July 9, 2006 • Commentary
This article appeared originally in the Dallas Morning News, July 9, 2006.

Warren Buffett will soon give $30 billion to the Bill and Melinda Gates Foundation, whose chief domestic priority is education. If the money is used to promote free market reforms, it could change the world. But if it is poured into the existing system, Mr. Buffett himself may well outlive its effects.

Mr. Buffett and the Gateses are not the first to invest over a billion dollars in an ambitious school reform plan. Ambassador and TV Guide mogul Walter Annenberg trod this path during the 1990s, donating $500 million of his own money and another $800 million in matching funds to the “Annenberg Challenge.”

Mr. Annenberg’s goal was to create exemplary schools and districts that would act as models for the nation. He sought not incremental change, but systemwide transformation. He didn’t get it. Though some Annenberg Challenge projects showed promise, at least for a time, their impact on the system as a whole was negligible.

Why? The Wreck of the Annenberg can be attributed to a single fundamental flaw in the ambassador’s approach: he assumed that excellence, once demonstrated, would automatically be imitated.

It is easy to see why people who have amassed riches in the private sector might assume that successful models are always mimicked on a broad scale. That is what happens in competitive markets – including competitive education markets.

In The Wealth of Nations, Adam Smith praised the vigorous education industry of classical Athens, noting that: “The demand for … instruction produced, what it always produces, the talent for giving it; and the emulation which an unrestrained competition never fails to excite appears to have brought that talent to a very high degree of perfection.”

But the “emulation” that Mr. Annenberg was counting on never happened because there was no competition to “excite” it. Absent market forces, America’s public school monopoly has no mechanism by which excellence can be routinely identified, perpetuated and disseminated. As a result, there are myriad examples of public school excellence achieved and then lost.

Many readers will remember the 1988 film Stand and Deliver, celebrating real‐​life Los Angeles public school teacher Jaime Escalante. Mr. Escalante painstakingly built a rigorous math program at Garfield High School, enabling an unprecedented number of its low‐​income, mostly Hispanic students to take and pass the Advanced Placement calculus test.

His results were so good that many observers literally couldn’t believe them, and his students were forced to retake the test – on which they succeeded admirably once again.

In a competitive industry, a star like Mr. Escalante would have been rapidly promoted. He would soon have been designing curricula and training teachers for the benefit of thousands or even millions of children. He got threats and hate mail instead.

Because he successfully taught difficult material to classrooms of 50 or more students, Mr.
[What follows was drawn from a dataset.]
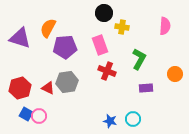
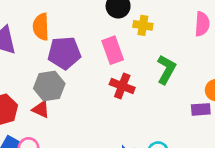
orange semicircle: (48, 28) -> (41, 27), turned -30
gray hexagon: (67, 82) -> (49, 86), moved
purple rectangle: (146, 88) -> (201, 109), moved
Escalante drew the ire of his own colleagues. The local union contract stipulated that teachers could not serve more than 35 children per class, and Mr. Escalante’s achievements made that stipulation seem gratuitous and self‐​serving. The union balked, the threats started, and Mr. Escalante’s chairmanship of the math department was revoked in 1990. He left a year later.

The dysfunctional incentive structure of our public school monopoly is not only incapable of sustaining excellence, it actually works to crush it by setting the interests of school employees against those of students and parents.

Countless other exemplary teachers and model schools have failed to transform the system for this reason. So the $30 billion question is: Will Mr. Buffett and the Gateses pursue the same ill‐​fated course?

These are brilliant people, but there is reason to worry.

Echoing Walter Annenberg, Melinda Gates recently told a reporter that she “thought, if you get enough [small schools] going across the country, people will realize they’re good, and more and more will pop up.”

It’s a promising idea. In both atmosphere and test scores, small schools often enjoy an edge over institutions enrolling thousands of students. The problem is that, without altering the dysfunctional incentive structure that produced our current low‐​performing, Titanic‐​sized schools, the Foundation’s successes are apt to be isolated and short‐​lived. As Adam Smith argued and Mr. Annenberg demonstrated, you need competition to drive the spread of good ideas.

But if there is reason to worry, there is also reason for hope. What did the Gateses present Mr. Buffett as a thank‐​you for his unprecedented generosity? A copy of The Wealth of Nations.

So Mr. Buffett and the Gateses have a choice of futures. They can risk frittering away the largest philanthropic donation in history on a system they know, on some level, to be bankrupt, or they can work to introduce the same market forces that are responsible for growth and innovation in every other field – and that made classical Athens the wellspring of Western culture.